INSTRUCTIONS FOR THE TASK →
Every line in the records below that holds the word "までお付き合いいただき" is to be copied.

RECORDS FOR PROCESSING →
———

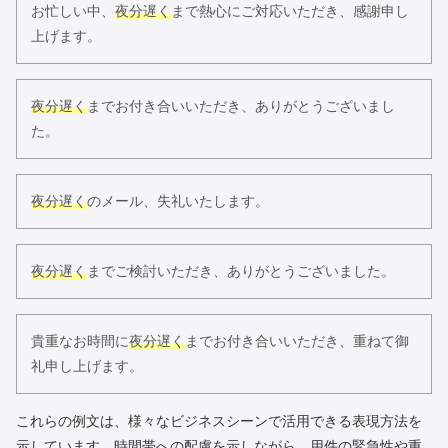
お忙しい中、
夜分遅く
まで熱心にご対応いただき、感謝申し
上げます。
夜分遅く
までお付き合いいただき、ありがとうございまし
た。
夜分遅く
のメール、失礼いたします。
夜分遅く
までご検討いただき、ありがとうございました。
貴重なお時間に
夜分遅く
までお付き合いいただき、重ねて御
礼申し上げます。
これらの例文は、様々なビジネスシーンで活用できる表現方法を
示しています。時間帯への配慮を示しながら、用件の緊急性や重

———

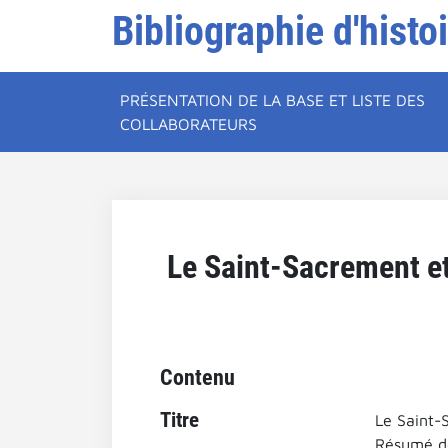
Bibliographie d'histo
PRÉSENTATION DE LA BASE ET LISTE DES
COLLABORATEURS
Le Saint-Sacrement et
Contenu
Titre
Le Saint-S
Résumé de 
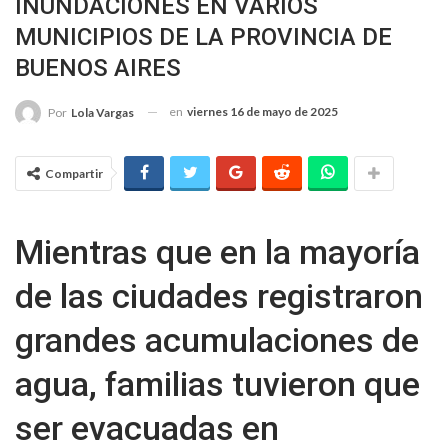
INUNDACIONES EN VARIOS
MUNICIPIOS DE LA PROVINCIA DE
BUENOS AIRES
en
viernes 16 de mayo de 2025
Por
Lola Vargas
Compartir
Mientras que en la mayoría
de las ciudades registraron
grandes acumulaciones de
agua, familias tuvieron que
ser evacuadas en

———

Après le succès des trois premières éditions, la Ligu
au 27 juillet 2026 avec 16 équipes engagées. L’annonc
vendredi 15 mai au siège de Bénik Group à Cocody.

———

THE COMPLETED TASK →
までお付き合いいただき、ありがとうございまし
までお付き合いいただき、重ねて御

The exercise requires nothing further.